Whilst wandering around recently at the Enduro World Series in La Thuile, Northern Italy, the new XTR from Shimano was spotted on Marco Fidagalo’s Berg Enduro bike. For those who have been following the 1 x 11 gear development from Shimano, this is a much anticipated product debut for Shimano, as they finally let loose on to the market their take on the single speed drive chain segment (however in Shimano’s case it’s also possible to run it as a 2 x 11 system). Currently there is no actual product in stores, with an expected availability later in the year, it is hard to find anyone actually using it so we took the opportunity to have a closer look.
Video – A Quick Ride on Shimano’s New XTR, plus a bit of Di2
XTR 2015 – First Ride
Marco Fidalgo is one of the lucky professional riders with the system already mounted on his Enduro bike and he allowed us a bit of a test ride to see how it performed, with this brief time we were able to form a few brief opinions of the system. He also had the new XTR brakes with carbon brake levers and newer master cylinder design, which according to his estimates gave him even more stopping power than last years versions.
XTR Disscussion and First Test Ride.
XTR is Shimano’s top of the line MTB component system, it has a variety of versions, all for slightly different uses, from Cross Country to Enduro. In 2015 it appears Shimano has made a significant step forward, and moved slightly into the territory of it’s competitors with a wider range cassette and an extra gear. 11-40 teeth is now one of the standards possible on XTR, with such a large range how was the shifting? Well we did not absolutely have an extensive test but with it but with what we did try we were very impressed. It felt very smooth compared to last years version with a distinctive clarity in the transfer of power from the pedals, despite we weren’t even clipped in.
We were more interested in how the chain shifts up and down the cassette under load, and we were impressed. Smooth movements even under power, with the speed of change being very quick. In our short test runs around the mountain we understood that the performance of operation of the latest XTR components has just got better. With longer term testing it would be interesting to see how the wear characteristics are, but according to Marco he has not found any problems so far, including when used in very muddy conditions.

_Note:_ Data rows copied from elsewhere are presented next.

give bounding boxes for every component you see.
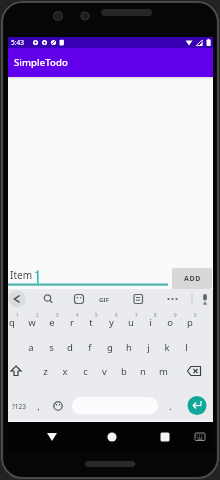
staticText: k — [164, 341, 170, 354]
staticText: b — [121, 365, 127, 378]
staticText: v — [102, 365, 107, 378]
staticText: 0 — [194, 312, 197, 318]
staticText: t — [89, 316, 93, 329]
button[interactable] — [77, 422, 145, 452]
staticText: x — [62, 365, 68, 378]
staticText: p — [187, 316, 193, 329]
staticText: c — [83, 365, 88, 378]
staticText: z — [43, 365, 48, 378]
staticText: e — [49, 316, 55, 329]
staticText: o — [167, 316, 173, 329]
button[interactable] — [145, 422, 213, 452]
staticText: 3 — [56, 312, 59, 318]
staticText: . — [169, 400, 172, 412]
staticText: 7 — [135, 312, 138, 318]
staticText: 5 — [95, 312, 98, 318]
staticText: u — [128, 316, 134, 329]
staticText: l — [185, 341, 188, 354]
staticText: 9 — [174, 312, 177, 318]
button[interactable]: ADD — [172, 268, 212, 289]
staticText: s — [49, 341, 54, 354]
staticText: j — [147, 341, 150, 354]
staticText: GIF — [99, 296, 109, 304]
staticText: m — [159, 365, 168, 378]
button[interactable] — [8, 422, 77, 452]
staticText: a — [28, 341, 34, 354]
staticText: w — [28, 316, 36, 329]
staticText: 2 — [36, 312, 39, 318]
staticText: ?123 — [12, 402, 26, 411]
staticText: g — [107, 341, 113, 354]
staticText: f — [88, 341, 92, 354]
staticText: 6 — [115, 312, 118, 318]
staticText: , — [37, 400, 40, 412]
staticText: Item 1 — [10, 268, 41, 282]
staticText: 4 — [76, 312, 79, 318]
staticText: SimpleTodo — [14, 56, 68, 69]
staticText: n — [140, 365, 146, 378]
staticText: 8 — [154, 312, 157, 318]
staticText: d — [67, 341, 73, 354]
staticText: h — [126, 341, 132, 354]
staticText: y — [109, 316, 114, 329]
staticText: ADD — [184, 274, 201, 284]
staticText: r — [70, 316, 74, 329]
staticText: i — [149, 316, 152, 329]
staticText: 1 — [16, 312, 19, 318]
staticText: 5:43 — [11, 38, 24, 47]
staticText: q — [9, 316, 15, 329]
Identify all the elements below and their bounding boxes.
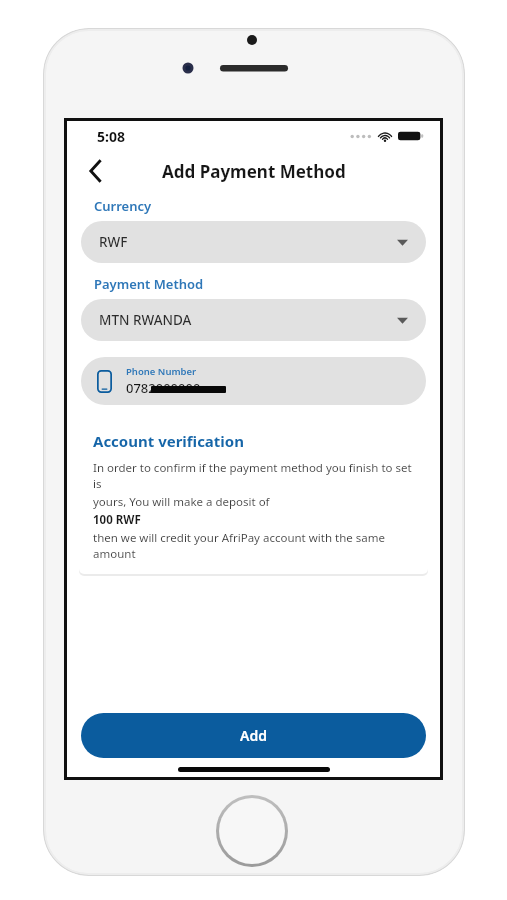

The setup we tried was with a single ring up front, with a 36 – 40 T ratio on the bike, it was certainly suitable for it’s intended use here in La Thuile, which was an Enduro environment. With the 2 X front rings, the range increases further, which will be especially interesting for those riders with very long grinding climbs. The main feeling/feedback we had through the pedals was firstly that the crankset felt stiff and smooth during rotation, it should be noted that Marco had a Shimano chain guide fitted, it made no noise and we couldn’t perceptibly feel it in the system.
Looking at the cassette closely it’s possible to see how Shimano have kept the weight down with the large sprockets using carbon spiders. The chain line looked and felt fine with no feeling of excessive friction or chain cross over with the 11 speed cassette. In theory the chain is narrower marginally and the cassette is the same width as a 10 speed cassette, so it will be interesting to see how wear takes place in the long term, however talking to Shimano Europe it was clear that the new system has been optimised for all of these aspects and they say wear wont be the main issue, especially when used with their new Di2 electronic shifting version.
The brakes which we got to try had prototype written on them, so we cant make any secure conclusions about if these are the versions that will go to market in this form. The finish on the brakes looks good and with carbon handles the weight is really low and also the feel on the lever is very good. Apparently the master cylinders have been redesigned compared to last year, so produce a more consistent feeling. What we can say is that the modulation and stopping power was excellent, with no fade. If we don’t have to think about braking because brakes work so well, we know we have actually got some serious brakes mounted, a good brake is one that you don’t think about, you just use, from our testing it feels like that the XTR brakes we tried fit this way of thinking.
Shimano had a little demo of their new Di2 MTB shifting system in front of the Shimano truck at the EWS in La Thuile. Although we didn’t get the chance to try this on the trail, we tried to be as harsh as we could to the system on the rollers, grinding and changing at all the wrong moments, the system coped beautifully. In fact we were surprised how well it performed. The demo system was set up as a 2 x 11 system and was programmed to use the whole range of gears, so as you went up or down the rear cassette, the front rings were automatically selected, increasing the gear ratio range and also according to the Shimano representative prolonging the wear of the entire drive train system, as the chain is never over worked in extreme gears where the chain line might be at it’s extremities. Plus with a ratio from 11- 40T matched with a 28-36T on the front, there is a greater smoothness in the transition between gears without large steps, which is Shimano’s philosophy, to have as smaller steps as possible between gears.
Our tests as we said are first tests that seem to show Shimano has put together a new XTR portfolio of components that definitely give a feeling of improvement over last years range. The new cassette and shifting system plus the possibility of electronic shifting are impressive. Due to the flexible nature of the drive train builds that are possible, it seems the new XTR will probably satisfy a huge portion of potential riders from different riding backgrounds that are looking for the lightest and smoothest performance from their drive train.